1

I'm planning to store gigantic arrays into serialized files and read from them in order to display data within them. The idea is to have a simple, document-oriented, filesystem database. Can anyone tell me if this would be a performance issue? Is it going to be slow or very fast?

Is it worth, filesystem is always really faster?

NikiC
  • 100,734
  • 37
  • 191
  • 225
Jamie
  • 11
  • 1
  • 1
    More information is needed. The filesystem is not always (or most of the time even) faster than using an SQL or NoSQL db. It all depends on your usecase. So if you can figure out what your exact usage requirements are, you can figure out which is right... – ircmaxell Oct 27 '10 at 16:39
  • 3
    Define "gigantic"! thousands of entries, tens of thousands, millions, bigger? multidimensional arrays?

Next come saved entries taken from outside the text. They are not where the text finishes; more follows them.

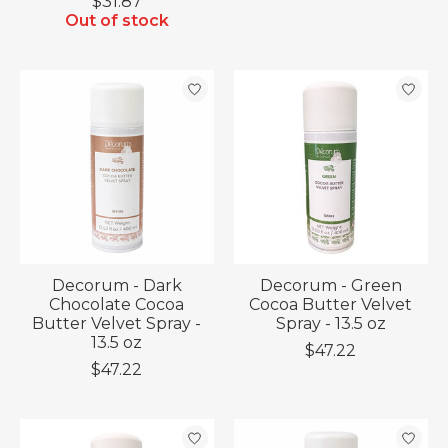
$31.87
Out of stock
Decorum - Dark
Decorum - Green
Chocolate Cocoa
Cocoa Butter Velvet
Butter Velvet Spray -
Spray - 13.5 oz
13.5 oz
$47.22
$47.22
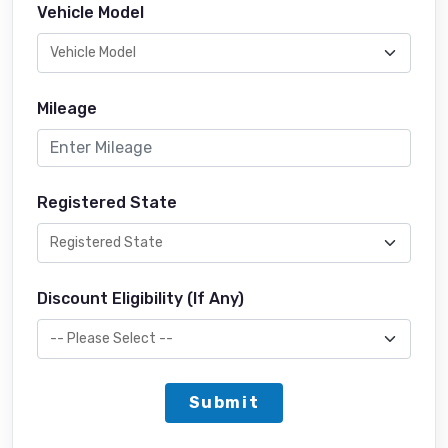
Vehicle Model
Mileage
Registered State
Discount Eligibility (If Any)
Submit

Serialization/deserialization is slow when working with large arrays, so being able to read a section of an array is probably better. – Mark Baker Oct 27 '10 at 16:41
  • 2
    possible duplicate of [What are some good, fast persistant storage options for key->value data?](http://stackoverflow.com/questions/3972362/what-are-some-good-fast-persistant-storage-options-for-key-value-data) – Gordon Oct 27 '10 at 16:43
  • I'd be more inclined to do a `var_export` (less overhead in loading then `unserialize`). – Wrikken Oct 27 '10 at 16:48
  • 1
    What does "gigantic" mean to you? 1 MB, 1 GB, 1 TB? How many files are you going to have? Thousands? Millions? All the folks telling you to use a real database or a key-value store are probably right, but the details matter when you get to extremes. – xscott Oct 27 '10 at 16:50
  • I'm thinking about, MAX, 5,000 entries. – Jamie Oct 27 '10 at 19:37

4 Answers4

3

It will be very slow. Serializing and unserializing always requires reading and processing the whole array, even if you need only a small part.

Thus you are better of with using a database (like MySQL). Or if you need to only access key/value use APC/memcached.

NikiC
  • 100,734
  • 37
  • 191
  • 225
  • But that's not how a filesystem database works... It uses directories and files to organize the data instead of an array or other complex data structure. So there's no serialization/deserialization needed (well, above what you would need for MySQL/etc anyway)... I'm not arguing that it's right to implement, but for some use cases (LARGE amounts of sparse data, needing access from shell scripts, etc) it **may** make sense (now, these are few and far between). But it's by no means "very slow"... – ircmaxell Oct 27 '10 at 16:47
  • @ircmaxell: Well the OP talks about serializing large arrays to the filesystem. That certainly doesn't make sense. He doesn't say anything about directories and files. – NikiC Oct 27 '10 at 16:50
  • whoops. I must have skipped right over that... I still think the comment is valid (aside from that one line) otherwise. But I agree, there's no reason to store complex data structures in a serialized file yourself unless you're lazy... – ircmaxell Oct 27 '10 at 16:53
3

You'll be much better off using a "proper" database - it's what they're designed for. If your data is really in a document-oriented format, consider CouchDB.

Craig A Rodway
  • 675
  • 3
  • 7
  • Unfortunately, i don't want to install anything. I need something that runs just with PHP. Simple and fast. – Jamie Oct 27 '10 at 16:48
  • The PHP-only solution may be simple. But fast entirely depends on your dataset, operating system, filesystem, and disk architecture. – Craig A Rodway Oct 27 '10 at 16:50
0

I think you could implement this without many performance issues, just so long as your arrays don't take forever to (un)serialize and you are able to lookup your files efficiently. How do you plan on looking up which file to read, btw?

Is it worth, filesystem is always really faster?

No, this method is not always faster, in fact you'd probably get better performance using some sort of db or cache with what you're trying to do.

Parris Varney
  • 11,320
  • 12
  • 47
  • 76
0

Quite big, a multidimensional array with +- 5,000 entries.

Jamie
  • 1